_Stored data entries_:
• • • •

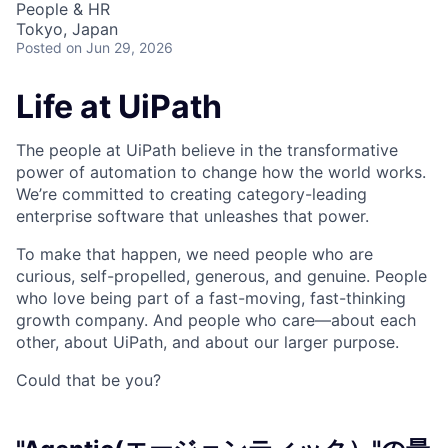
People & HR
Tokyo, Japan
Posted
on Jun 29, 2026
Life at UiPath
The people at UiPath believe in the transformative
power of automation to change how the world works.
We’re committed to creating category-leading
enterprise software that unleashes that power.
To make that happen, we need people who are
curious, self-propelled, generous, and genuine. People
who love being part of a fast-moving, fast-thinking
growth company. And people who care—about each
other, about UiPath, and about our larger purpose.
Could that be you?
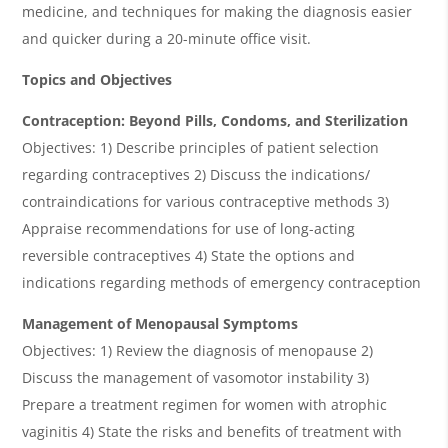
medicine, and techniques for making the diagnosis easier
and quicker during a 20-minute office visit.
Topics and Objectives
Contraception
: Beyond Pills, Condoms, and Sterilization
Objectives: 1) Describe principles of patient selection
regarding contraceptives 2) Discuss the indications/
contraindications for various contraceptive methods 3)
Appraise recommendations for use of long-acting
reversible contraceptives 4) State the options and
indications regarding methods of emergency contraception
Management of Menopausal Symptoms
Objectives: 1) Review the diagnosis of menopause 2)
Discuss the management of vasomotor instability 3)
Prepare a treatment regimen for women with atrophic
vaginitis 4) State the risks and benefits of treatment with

• • • •

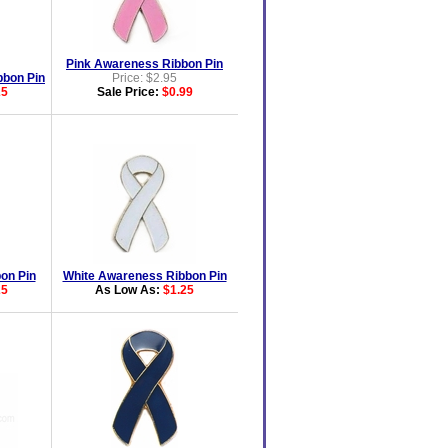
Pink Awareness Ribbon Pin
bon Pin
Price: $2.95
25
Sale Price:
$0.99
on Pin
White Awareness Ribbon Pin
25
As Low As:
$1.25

• • • •

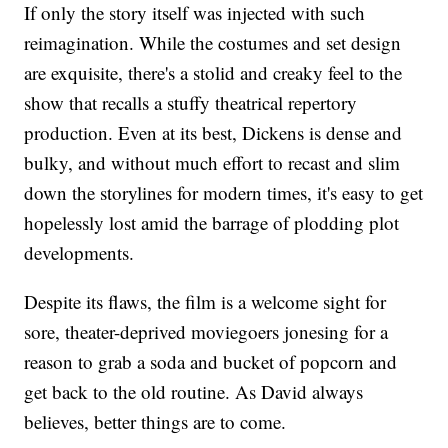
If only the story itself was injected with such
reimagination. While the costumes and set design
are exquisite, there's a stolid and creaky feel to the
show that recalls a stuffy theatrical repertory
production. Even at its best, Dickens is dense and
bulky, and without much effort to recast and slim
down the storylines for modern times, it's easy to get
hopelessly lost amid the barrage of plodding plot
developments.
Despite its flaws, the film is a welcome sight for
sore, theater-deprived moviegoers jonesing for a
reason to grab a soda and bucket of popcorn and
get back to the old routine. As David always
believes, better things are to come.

• • • •

_Task to complete_: Pull together all lines from the data that mention the word "regarding".

_Answer for this exercise_:
regarding contraceptives 2) Discuss the indications/
indications regarding methods of emergency contraception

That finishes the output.